Just like that. Silence.

It had taken about five seconds from start to finish, he thought. Maybe slightly more. He stood up, looked behind for the girl. She was flat out on her stomach, staring at the Audi. ‘You hit?’ he asked. But her eyes were screwed shut, her face rigid. Had she even heard him? ‘Wait there,’ he shouted. He would get back to her.

He ran over to the one in light clothing, looked down at him. He was still alive, though hardly moving, lying on his back, one leg bent beneath his body at a very awkward angle. The chest was going rapidly up and down. His eyes were open, blood pulsing out from between his lips. The round had gone through the chest, in one side and out the other. There was a lot of blood gathering in the dust around him. Carl wasn’t sure he could see anything, or hear, but he had questions for him.

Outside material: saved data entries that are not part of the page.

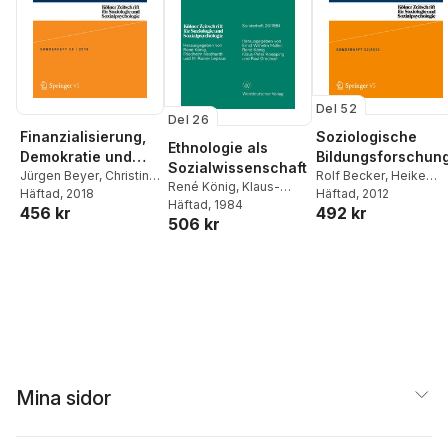
Del 52
Del 26
Finanzialisierung,
Soziologische
Ethnologie als
Demokratie und
Bildungsforschun
Sozialwissenschaft
Gesellschaft
Jürgen Beyer
,
Christine
Rolf Becker
,
Heike
René König
,
Klaus-
Trampusch
Häftad
, 2018
Solga
Häftad
, 2012
Peter Koepping
Häftad
, 1984
,
Paul
456 kr
492 kr
506 kr
Drechsel
Mina sidor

He moved more carefully behind the Audi to find the other one, chambering another round from that magazine before doing so, letting the spent casing eject onto the ground to cool. He held the gun up to his shoulder and came round the back of the car in a crouch, ready to fire, but the body was just lying there. The shot had gone through the back of the head. In at the base of the skull, out through the top, just above the forehead. The exit wound was not survivable, under any circumstances.

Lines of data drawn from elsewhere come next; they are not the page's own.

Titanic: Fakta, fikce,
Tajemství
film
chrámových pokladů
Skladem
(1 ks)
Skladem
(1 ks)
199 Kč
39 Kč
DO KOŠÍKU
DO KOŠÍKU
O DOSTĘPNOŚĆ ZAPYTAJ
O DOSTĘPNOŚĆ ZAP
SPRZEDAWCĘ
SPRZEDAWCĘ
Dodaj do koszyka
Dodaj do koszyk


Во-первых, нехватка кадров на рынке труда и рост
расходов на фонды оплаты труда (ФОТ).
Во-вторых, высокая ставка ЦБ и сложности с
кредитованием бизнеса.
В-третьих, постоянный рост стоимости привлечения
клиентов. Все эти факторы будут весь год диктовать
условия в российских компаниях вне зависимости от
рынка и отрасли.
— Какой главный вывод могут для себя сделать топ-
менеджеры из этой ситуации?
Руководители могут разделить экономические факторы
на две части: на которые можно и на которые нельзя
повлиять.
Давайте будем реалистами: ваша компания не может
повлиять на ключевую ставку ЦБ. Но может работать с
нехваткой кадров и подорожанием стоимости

Carl stared at it for a moment, trying to link the gentle squeezing action of his finger on the trigger to this consequence. Then he bent beside the corpse, the thin latex gloves still on, and went through the pockets of the man’s trousers and jacket. Every now and then a leg would jerk. When it happened Carl paused, but didn’t feel anything for the person. No thoughts about his lost past or history, or none that he couldn’t just push away. The leg spasms didn’t mean he was alive, but he checked anyway for a pulse. There wasn’t one. There was a wallet with cash and a few credit cards. The name was Arturo Flores. Aside from that, no ID of any sort. Carl doubted it was his real name.

He went quickly back to the other, recovering the shell case on the way, noticing that Rebecca was standing now, but still where he had left her. ‘Are they hurt?’ she shouted out to him, her voice wavering wildly. He looked down at the one who had been alive. He was still staring up at the sky. He looked very young, almost like a little boy. Carl couldn’t tell whether he was alive or not.

He bent down and spoke to him. ‘I can get you help,’ he said. His voice sounded unreal, high-pitched. ‘You’ll be OK.’ A ­bubble formed in the blood at the man’s lips. He was still breathing, just – the eyes didn’t change focus though, didn’t blink. One of the hands started trembling. The pool of blood was still growing. Carl decided he wasn’t going to last long enough to say anything. He searched him carefully, trying to keep the blood off himself. This one didn’t even have a wallet. He could search the Audi for ID, but didn’t want to touch anything in there. It was bad enough what he was doing now. And time was against him.

He turned away from the man and walked over to Rebecca. ‘Are they hurt?’ she asked again. She sounded terrified. He nodded, scanning the ground for the first case he had ejected. He found it, picked it up. The nearest would be dead soon, he thought. He would just leave him to bleed out. ‘Nothing to worry about,’ he said, trying hard to keep his voice steady. He was wound tight, all his muscles bunched with stress and adrenalin, his eyes super-dilated, his heart pounding like a drum. He made an effort, took a deep breath, then reached a hand out and touched the top of her head, very gently. ‘You’re OK,’ he said. ‘You’re safe.’